En 1902, Bernarr Macfadden ouvre également l’un des premiers établissements végétariens de New York. À l’époque, le culte du corps n’est pas encore un phénomène de société, mais grâce à Bernarr, la recherche du “corps parfait” devient accessible à tout un chacun. Dans le même temps, les États-Unis deviennent le berceau de la culture du bodybuilding, avec comme lieu emblématique la Muscle Beach de la côte californienne. Pour les culturistes, l’haltérophilie sur la plage devient tendance et, on peut le dire, super sexy. À l’après-guerre, la culture américaine se répand en Europe et le mythe du muscle avec elle. Superman, Hulk, Wonder Woman, les héros de Marvel mettent à leur tour en scène le muscle et offrent une nouvelle image du “corps parfait”. Cette image du corps surhumain se normalise progressivement dans l’imaginaire collectif.

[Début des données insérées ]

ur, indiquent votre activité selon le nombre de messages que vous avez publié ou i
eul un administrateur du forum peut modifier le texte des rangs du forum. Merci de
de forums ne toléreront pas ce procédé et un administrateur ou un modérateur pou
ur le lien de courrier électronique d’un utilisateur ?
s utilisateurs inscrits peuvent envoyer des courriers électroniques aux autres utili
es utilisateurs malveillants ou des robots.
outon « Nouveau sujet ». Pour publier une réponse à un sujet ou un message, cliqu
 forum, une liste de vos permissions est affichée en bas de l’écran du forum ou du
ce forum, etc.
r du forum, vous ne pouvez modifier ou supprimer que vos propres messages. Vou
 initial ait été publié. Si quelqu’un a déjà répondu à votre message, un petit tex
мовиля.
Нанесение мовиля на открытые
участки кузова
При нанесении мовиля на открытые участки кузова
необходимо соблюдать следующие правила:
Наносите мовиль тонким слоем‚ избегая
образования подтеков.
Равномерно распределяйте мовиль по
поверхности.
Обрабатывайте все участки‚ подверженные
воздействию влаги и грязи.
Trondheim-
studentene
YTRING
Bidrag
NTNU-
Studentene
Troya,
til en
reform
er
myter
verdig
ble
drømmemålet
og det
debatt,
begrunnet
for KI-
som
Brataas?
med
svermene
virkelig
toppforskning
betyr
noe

Avec l’arrivée d’Hollywood, le bodybuilding prend une tout autre ampleur. Les bodybuilders deviennent des stars de cinéma, le plus célèbre d’entre eux étant Arnold Schwarzenegger. Le premier film hollywoodien en 1977, le documentaire « Pumping Iron » avec Arnold, marque un tournant pour le bodybuilding. Le documentaire est sélectionné au festival de Cannes et propulse la discipline à son apogée dans les années 80. De nombreux films mettant en scène des acteurs aux corps bodybuildés suivent, et les concours de culturisme se popularisent dans la culture occidentale
Aujourd’hui, le bodybuilding est bien plus qu’une quête esthétique. Il est devenu un véritable mode de vie, symbolisant dévouement, discipline et dépassement de soi. S’il inspire des millions de personnes à adopter un mode de vie sain, la limite avec l’obsession peut être mince.